Jatli (جاتلى) is a chief town in Gujjar Khan Tehsil, Rawalpindi District of the Punjab province of Pakistan. Jatli is also the chief town of Union Council Jatli which is an administrative subdivision of the Tehsil.

==History==
The foundation of Jatli was laid by a person named Jatal. It was later awarded to Rai Dalla as a gift for his bravery. After then Akbar Khan and Mohabbat Khan took the possession of this land.

Jatli is a historic settlement in Gujar Khan Tehsil of Rawalpindi District, Punjab, Pakistan. Today, it is recognised as a town and the principal settlement of Union Council Jatli. Situated within the wider Pothohar region, Jatli forms part of a landscape historically characterised by agricultural communities, rural settlements, traditional clan structures and important routes linking Rawalpindi, Gujar Khan, Mandra and Chakwal.

The historical significance of Jatli becomes particularly evident when its present-day status is examined alongside the records preserved in the Punjab Gazetteer. These historical records demonstrate that Jatli was already an established settlement with administrative and communications importance during the British period. It was identified as one of the principal police jurisdictions of Gujar Khan Tahsil, alongside Gujar Khan and Mandra.
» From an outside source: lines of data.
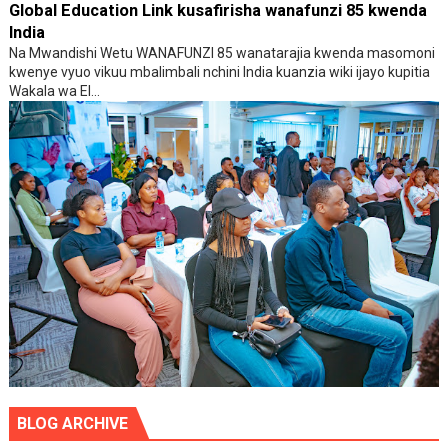
Global Education Link kusafirisha wanafunzi 85 kwenda
India
Na Mwandishi Wetu WANAFUNZI 85 wanatarajia kwenda masomoni
kwenye vyuo vikuu mbalimbali nchini India kuanzia wiki ijayo kupitia
Wakala wa El...
BLOG ARCHIVE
The Gazetteer also records a cattle-pound at Jatli and identifies the settlement as an important point on the road connecting Mandra with the Chakwal direction.

Modern sources, including gazetteers and local historical accounts, further preserve traditions concerning the origin of the settlement and the families and communities associated with its development. Taken together, these documentary and traditional sources provide a broader picture of Jatli's historical and cultural development.

==Generation of Jatli==
Jatli is mainly held by Suryavanshi Thathaal Rajputs and origin is Kashmir as they are descendants of Raja Karan (ruler of Kashmir) and further took over by his son Raja Thathu who first converted to Islam. They were expelled/displaced from their native place during Mughal regime in 16th century. Raja Thathu's offspring namely Muhabbat Khan, Akber Khan and their sister came to Jatli during Mughal reign and made their home at a central spot under a big Pepal (ficus religiosa) tree. The tree still stands in the courtyard of Choudhry Sahar Gul.